# Feeling Out Of Sorts



## deadfrednc (Jun 3, 2015)

So Maybe this seems odd to some people but I feel like people here can relate. I'm a workaholic and love building... Well anything I have the resources to build. I bought an atlas 10 lathe from a friend of mine thinking "well I'll probably use it once in awhile it'll just be nice to have when I need it". This is my first and only piece of machining equipment. I have found it to be the most used tool in my shop more so than any hand tool even. I put several hours a week on it. Well two nights ago while playing around turning a brass taillight housing for a motorcycle just to see if I could it happened. The carriage stopped and would not budge. I turned the auto feed off and tried the hand wheel still nothing. 
	

		
			
		

		
	



This is what I found tonight. Even though I think this will be a fun project I was not ready to lose my favorite tool. I'm hoping to have it back up and going soon but as I dig deeper into this I find other things that need attention as well. That being said I hope to square this machine up and be capable off turning out better parts by the time I'm through.

Richard


----------



## mzayd3 (Jun 4, 2015)

Maybe try to reverse the lead screw, or unscrewing it.  Hopefully the teeth are still intact.

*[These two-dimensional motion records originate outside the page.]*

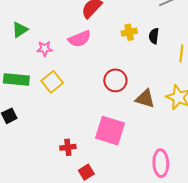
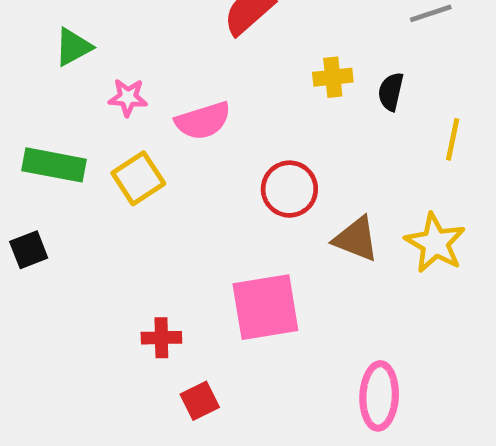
pink semicircle: (80, 39) -> (203, 121), moved
pink square: (110, 131) -> (265, 307), turned -32

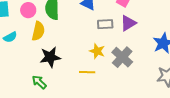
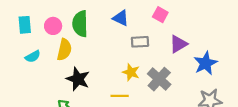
purple triangle: (128, 23) -> (178, 44), moved
black star: (50, 57) -> (78, 79), turned 30

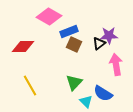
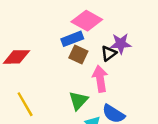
pink diamond: (49, 16) -> (87, 21), moved
pink arrow: (116, 64) -> (100, 79), moved

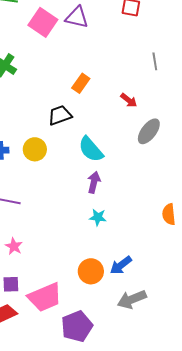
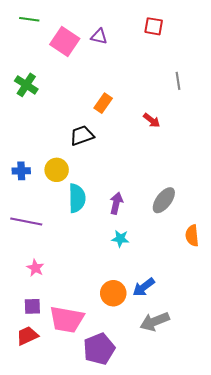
purple triangle: (77, 17) -> (99, 36), size x0.7
gray ellipse: (149, 131) -> (164, 200), moved
cyan semicircle: (91, 149) -> (77, 198), moved, turned -140
pink trapezoid: (45, 297) -> (67, 320), turned 33

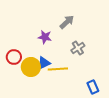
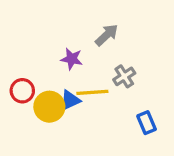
yellow line: (58, 69) -> (92, 92), moved
blue rectangle: (93, 87) -> (147, 123), moved

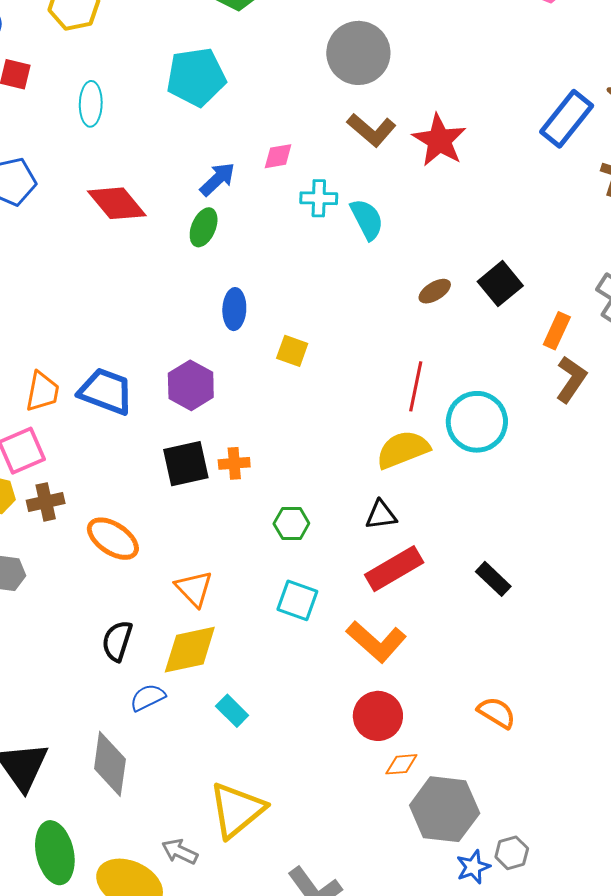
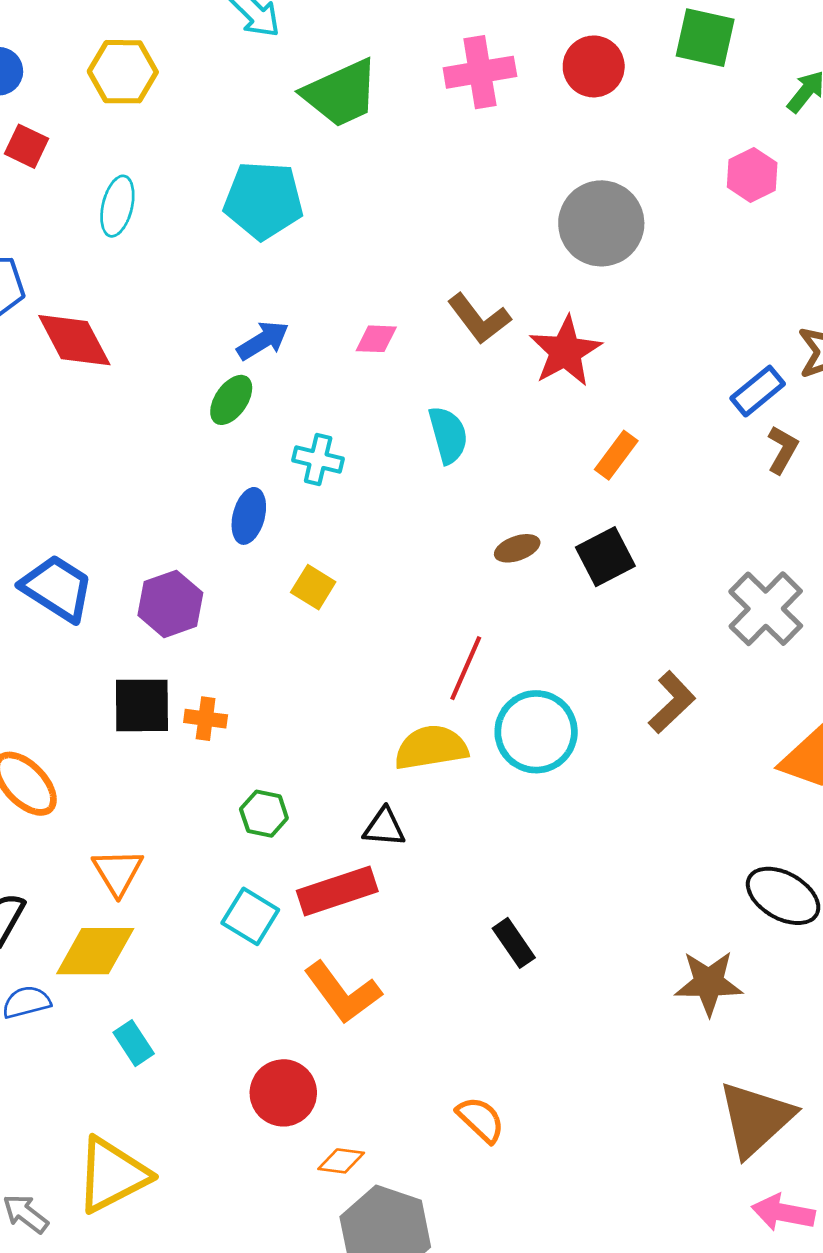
gray circle: (358, 53) -> (601, 223), moved
blue rectangle: (567, 119) -> (758, 391), moved, size x0.7
pink diamond: (278, 156) -> (376, 339), moved
cyan cross: (319, 198) -> (318, 459), moved
red diamond: (117, 203) -> (74, 340), moved
orange rectangle: (557, 331) -> (616, 455), moved
red rectangle: (394, 569) -> (337, 891), moved
red circle: (378, 716) -> (283, 1093), moved

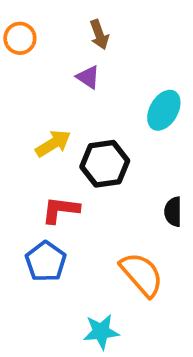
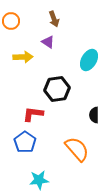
yellow arrow: (53, 143) -> (23, 57), moved, turned 30
cyan star: (101, 332) -> (39, 180), moved

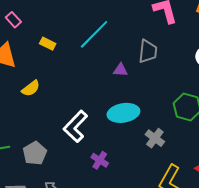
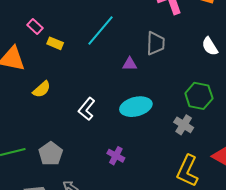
pink rectangle: (13, 20) -> (35, 26), moved
white L-shape: (75, 126) -> (87, 109), moved, size x0.7
gray cross: (155, 138) -> (184, 125), moved

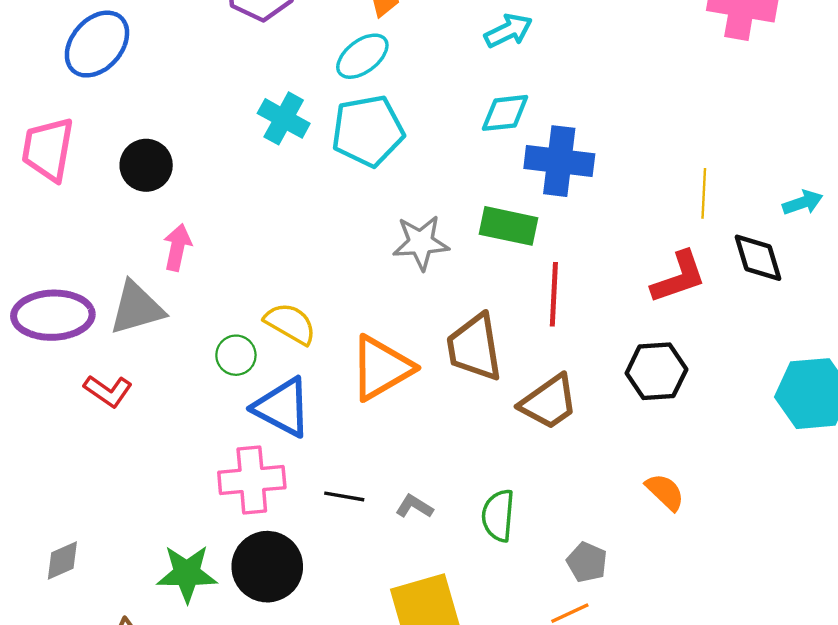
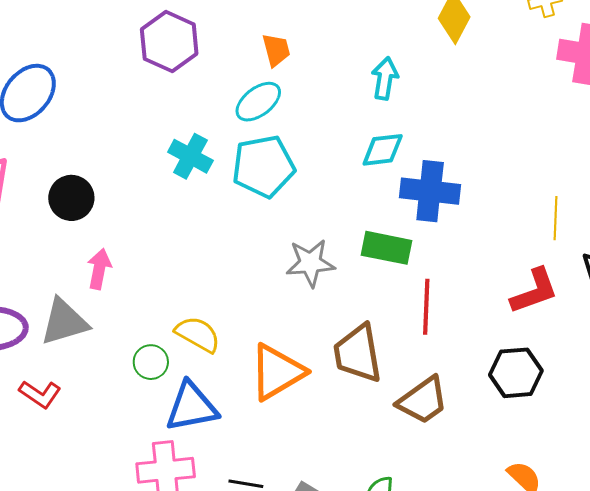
cyan arrow: (508, 31) -> (385, 78), turned -54
blue triangle: (282, 407) -> (192, 407), turned -38

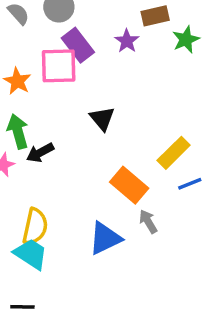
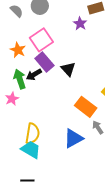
purple rectangle: (78, 45) -> (44, 62), moved
pink square: (59, 66) -> (41, 40), turned -30
black arrow: (40, 153) -> (34, 75), moved

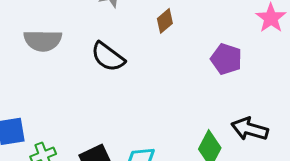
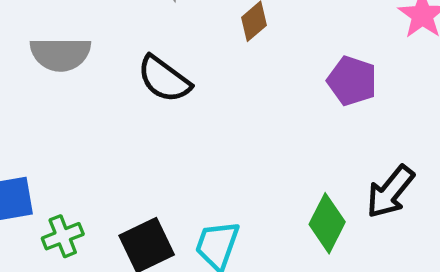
black arrow: (250, 129) -> (390, 192), turned -66

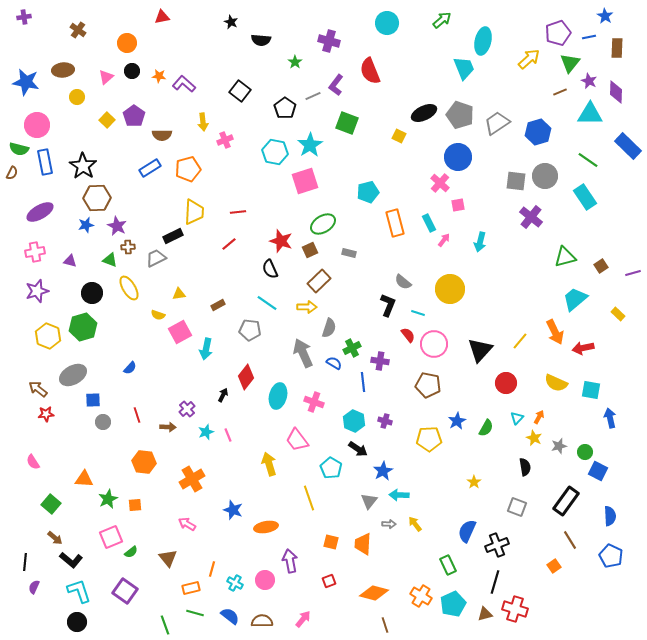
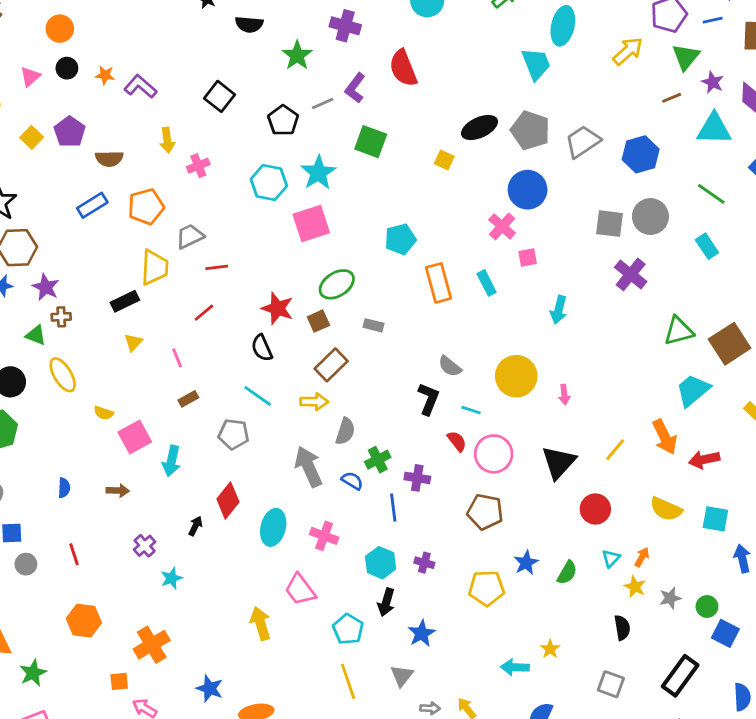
green star: (295, 62) -> (297, 55), size x1.5
cyan rectangle: (585, 197) -> (707, 246), size x0.7
pink arrow: (444, 240) -> (564, 395), moved, turned 136
gray trapezoid: (156, 258) -> (190, 236), moved
brown square: (601, 266) -> (730, 344), size x2.0
yellow triangle: (179, 294) -> (133, 342), moved, turned -40
blue semicircle: (130, 368) -> (64, 488), turned -40
brown arrow: (168, 427) -> (118, 491), moved
pink line: (228, 435) -> (177, 358), moved
black arrow: (358, 449) -> (386, 602), turned 72
cyan arrow: (399, 495) -> (515, 667), moved
yellow line: (309, 498) -> (348, 681), moved
orange square: (135, 505) -> (119, 681), moved

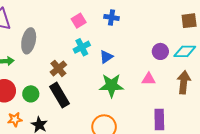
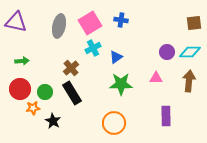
pink square: (79, 21) -> (90, 23), size x1.6
gray ellipse: (29, 41) -> (59, 26), moved
orange star: (15, 119) -> (33, 108), moved

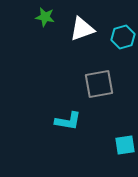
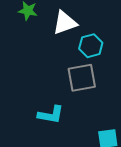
cyan hexagon: (123, 37) -> (91, 46), moved

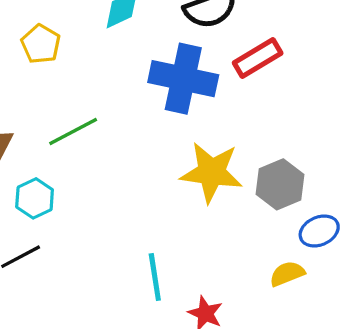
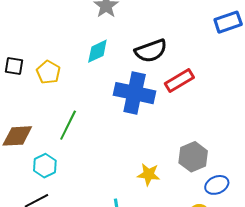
green line: (73, 131) -> (68, 125), turned -36
yellow star: (211, 172) -> (149, 174), moved, size x0.6

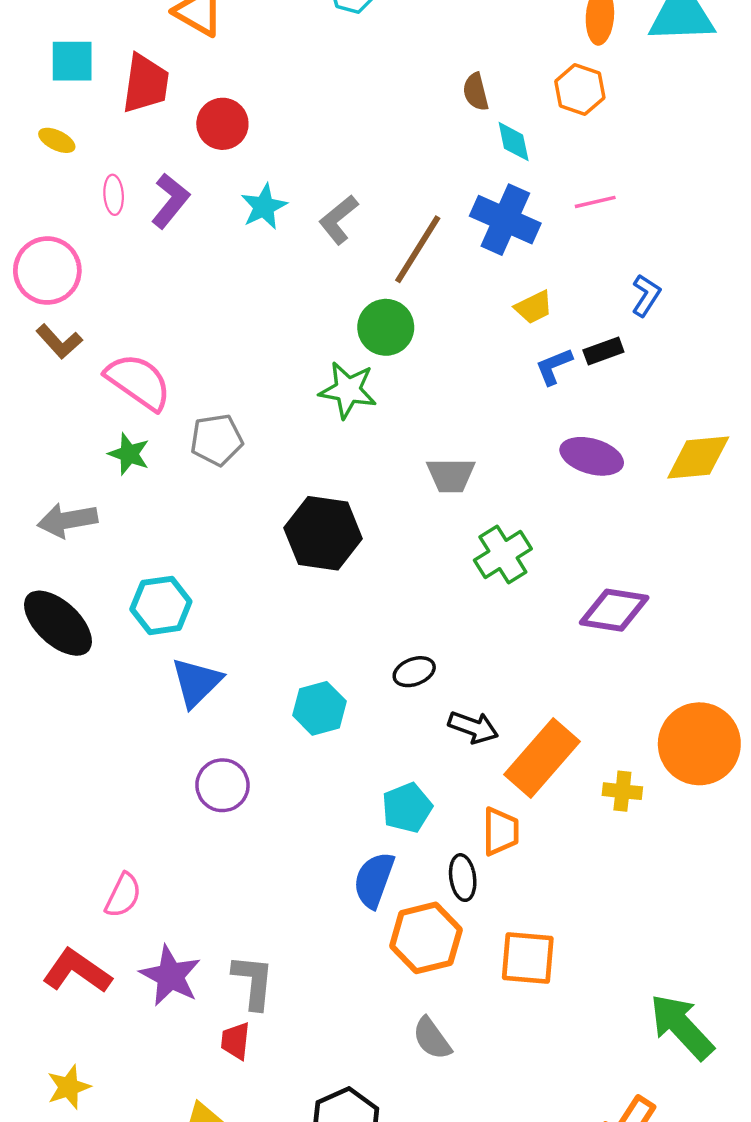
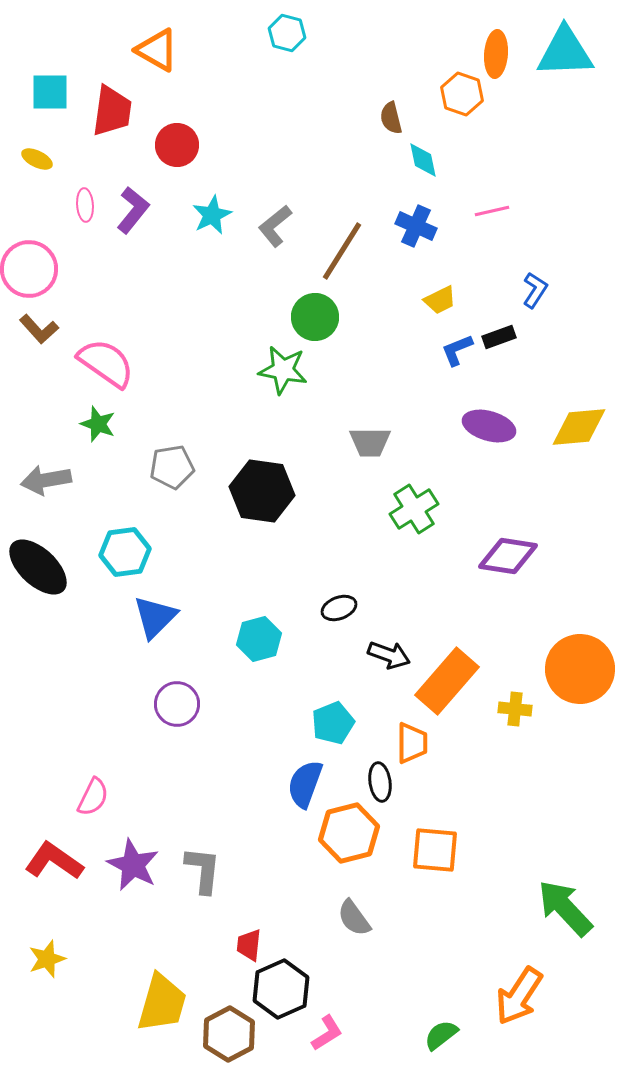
orange hexagon: (580, 89) -> (462, 94), moved
blue cross: (505, 220) -> (416, 226), size x0.7
gray pentagon: (217, 440) -> (172, 467), moved
red trapezoid: (235, 1041) -> (249, 945), moved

Sent from my iPhone using Tapatalk


----------



## rafe (Jun 4, 2015)

Yeah, now you need a mill.....to make that part ....That's how it starts....I feel your pain It's not as bad as it may seem though I think you can find that part on E-bay used, perhaps you could even braze the ears back on ....I'm not sure about the quality of the metal and brazing though, perhaps others will advise on that. I had the screw and nut fail on my cross slide and was able to make the repair on the lathe manually with some ingenuity.... I have the head stock opened up for some work as I write , they do need periodic maintenance and repairs. Good luck and regards


----------



## tomh (Jun 4, 2015)

Richard
That is a common problem with that model lathe. 
Go to yahoo groups, craftsman lathes,  and there is a thread where someone built one. ( I cant find it but it is there)
Also clausing  still sells parts for the craftsman/atlas lathe.   Ask for jo 
A new one will be better than an old one as the metal will be better and stronger. Aluminum  verses the original  zamak
Go to OWWM they have manuals and parts breakdownfor them.
Hope this helps
Tomh


----------



## The Liberal Arts Garage (Jun 9, 2015)

tomh said:


> Richard
> That is a common problem with that model lathe.
> Go to yahoo groups, craftsman lathes,  and there is a thread where someone built one. ( I cant find it but it is there)
> Also clausing  still sells parts for the craftsman/atlas lathe.   Ask for jo
> ...


Since this where we are supposed to talk about non- machining
thoughts,  I would like to note again, how kind and wise a group we seem to be.
       ..........BLJHB


----------



## deadfrednc (Jun 13, 2015)

Yea I suppose your right about this being a non machining section. It was a bit more of a rant honestly lol. Regardless I spoke with a gentleman yesterday that is in process of making a machined replacement part and I hope to use my machine as the "guineapig" for the prototype which is great. I'm excited to see what he does.


----------